DA *laughs*… What have you been doing since your graduating?
NGM I had a solo show at St Catherine’s Church, in Neasden. The building is so beautiful I almost didn’t want to put anything in it! I could put up some of my pieces but I had to keep it palatable for the church goers. You don’t want to disturb too much and it’s tricky because you do want to put across a message that’s risky.
DA Are you religious yourself?
NGM I am not religious. In my work there is a lot of religion, because of my Catholic background. We love the icons! I think that comes across in my work. I’m drawn to the aesthetic of processions and celebrations.
DA What have you been working on recently?
NGM I’ve been really interested in marbling and limbs. I have a need to completely cover something in marbling and maybe put it in weird spaces. I’m into the idea of art in non-art spaces. There is this Instagram profile called Great Art in Ugly Rooms where they post pictures of famous artworks in motels or toilets or McDonald's, etc... It’s such a great concept! It goes as well with the idea that I put into my work of the value of art. Is it the piece? Is it where the piece is? Is it what has been said about the piece? I’m sceptical that it’s not the object itself at all. Maybe changing the context will enhance that?
DA Have you got any spaces in mind?
NGM Well the other day I put some clay sculptures in Sainsbury’s. I took some milk off the shelves and just displayed them.
DA Ah, brilliant!
NGM More than the display itself it was the peoples’ reactions. No one, literally no one, was weirded out that I was taking these big sculptures out of my bag, placing them there and looking at them. Everyone went through them to get their milk and went back to the queue. None of the Sainsbury’s people said anything. So that was surprising – no impact at all.
DA Wow, do you think they just were too busy to bother? They thought – Oh that’s weird – but didn’t think much of it. That’s so interesting.
NGM I don’t know if it’s something to do with England. If you see a horse riding a bicycle no one will look. They’re not surprised…It’s not like not surprised it’s very polite. I think it would really change if I did it in Spain. I want to try it and see the peoples' reactions.

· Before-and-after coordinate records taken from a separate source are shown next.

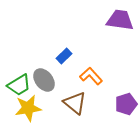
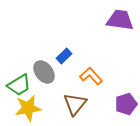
gray ellipse: moved 8 px up
brown triangle: moved 1 px down; rotated 30 degrees clockwise
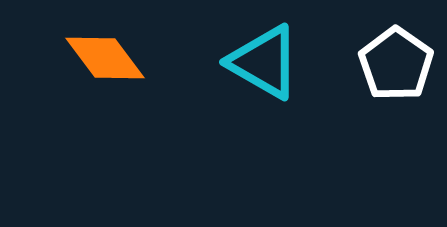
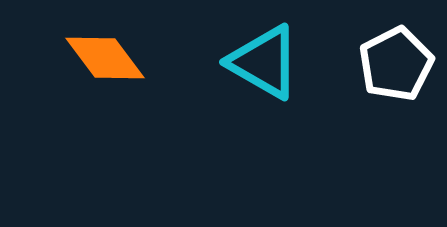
white pentagon: rotated 10 degrees clockwise
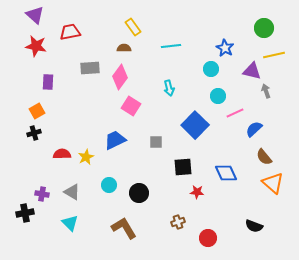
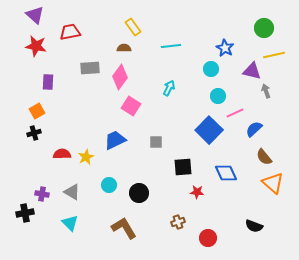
cyan arrow at (169, 88): rotated 140 degrees counterclockwise
blue square at (195, 125): moved 14 px right, 5 px down
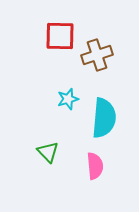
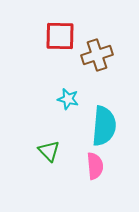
cyan star: rotated 30 degrees clockwise
cyan semicircle: moved 8 px down
green triangle: moved 1 px right, 1 px up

DA I think you should do it again and you should film it.
NGM Yeah, I mean I have a Sainsbury’s next to my house, I can always use it. It’s my new gallery space.
DA They might start knowing you, 'Come along at 12 o’clock on a Sunday to see the sculpture in the milk fridge!'
NGM Maybe I should advertise it! Who knows! Free marketing.
DA What have you got planned for the future?
NGM Applying to more contests and getting more of those dreadful rejection emails. I’ve learnt that we have to live with that. It’s part of it. I was considering a Masters degree but I think that England is far too expensive and I think the masters is like a business. You cannot pay that much money to receive so little space and tuition. I just feels wrong. I’m against it but at the same time I feel like it’s the only way to do it. Maybe I’ll go back on my word and do a Masters. Maybe that’s the plan.